:: What you are asked to do ::
Pictures do not belong in the copy. Return all of the entries exactly.

(Data extracted from a collection)

#####

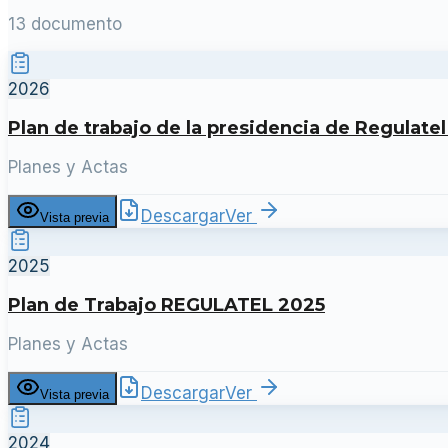
13 documento
2026
Plan de trabajo de la presidencia de Regulate
Planes y Actas
Descargar
Ver
Vista previa
2025
Plan de Trabajo REGULATEL 2025
Planes y Actas
Descargar
Ver
Vista previa
2024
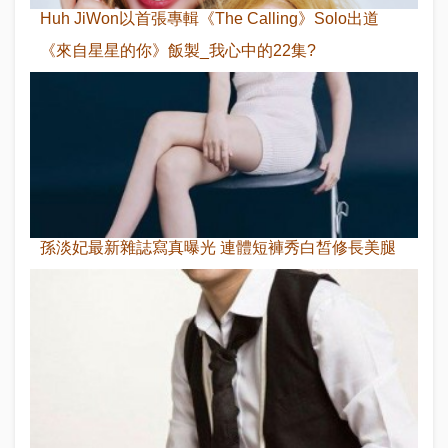
Huh JiWon以首張專輯《The Calling》Solo出道
《來自星星的你》飯製_我心中的22集?
孫淡妃最新雜誌寫真曝光 連體短褲秀白皙修長美腿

#####

:: Finished task ::
13 documento
2026
Plan de trabajo de la presidencia de Regulate
Planes y Actas
Descargar
Ver
Vista previa
2025
Plan de Trabajo REGULATEL 2025
Planes y Actas
Descargar
Ver
Vista previa
2024
Huh JiWon以首張專輯《The Calling》Solo出道
《來自星星的你》飯製_我心中的22集?
孫淡妃最新雜誌寫真曝光 連體短褲秀白皙修長美腿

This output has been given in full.